Just outside the hospital was another large group of well-wishers. Many parents and family of Union County players, fans too, had stopped to check on Bryan and offer their prayers and well-wishes. Ramsey was among them, along with Currin.
On Oct. 14 Waddell traveled to Medical University of South Carolina (MUSC) hospital in Charleston, South Carolina’s most advanced cardiac care facility, to have reparative surgery to correct the condition that caused his sudden SVT attack. Following a successful five-hour procedure, he is doing well and on the way to a full recovery said his family.
Ramsey has followed Bryan’s journey every step of the way, and in the process has become good friends with the player she helped save. Currin, Ramsey, and Waddell now share an indelible bond forged through a near-tragedy with a miraculously happy ending.
The Woodruff and Union communities and their respective football teams have also been forever bonded over the miracle that took place on that early October Thursday night.
“These two teams became one that night,” Ramsey said. “Beyond that, our guys left with a different sense of, two things, the game of football and the game of life. For these kids to see a miracle like that happen, hopefully it shows them that God is real.”
She added, “It really is a blessing in disguise. Jason and Bryan and Bryan’s family, the whole Woodruff community, they will always hold a special place in my heart. Bryan knows that I will forever be here for him and we’ll always have that connection. The same with Jason.”
Looking back, Currin credits the cohesiveness shared between himself and Ramsey for the overwhelmingly positive outcome. Neither had ever met the other before that night, but have now formed their own friendship as well.
“It definitely took a team effort,” he said. “Shanna did a heck of a job. I have sung her praises ever since because it gave me confidence and it gave her confidence. We had two people there trained in CPR and AED use and we were able to fluently provide the care that Bryan so desperately needed at that time.”
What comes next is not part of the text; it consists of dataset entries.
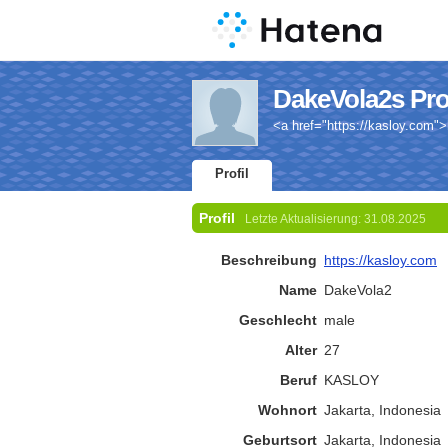
DakeVola2s Prof
<a href="https://kasloy.com"
Profil
Profil
Letzte Aktualisierung:
31.08.2025
Beschreibung
https://kasloy.com
Name
DakeVola2
Geschlecht
male
Alter
27
Beruf
KASLOY
Wohnort
Jakarta, Indonesia
Geburtsort
Jakarta, Indonesia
Currin continued, “You always look back and reflect on things that you have done and things that you can do better but I had a 16-year old laying there, wearing a Woodruff uniform, and especially a kid that I have known and been around and am in charge of taking care of. That completely changes your mindset because I take my job very seriously and I want to make sure all of my athletes are able to walk away from the field and be safe.”
Thanks to the efforts of Currin, Ramsey, and even the outpouring of faith and prayers from the Woodruff and Union communities, Waddell now has an opportunity to walk back onto the field where he loves playing his favorite sport.
According to his family, the cardiologist expects Bryan to make a full recovery and has told him he will be able to play football again.
Bryan’s father, Neal, admits that prospect makes him a bit nervous but seeing his son happy matters the most.
“We always knew Bryan could have another SVT episode,” said the elder Waddell. “It had been so long and you don’t think about it, but now knowing they did the procedure to take care of that gives you peace of mind. I’m not going to stop him from playing. I’ve got my hesitations about it, but as long as the doctors tell me it will be ok, I have no problem with whatever he wants to do.”
Through it all, Bryan Waddell has never stopped smiling. His smile is the most noticeable of features when meeting him for the first time. It is the smile of a young man happy to have a new lease on life, with the old and new friends who were there to help give it to him.
“It does boost my confidence a lot,” he said. “I have tried to be positive throughout everything that has happened and that has helped me a lot.”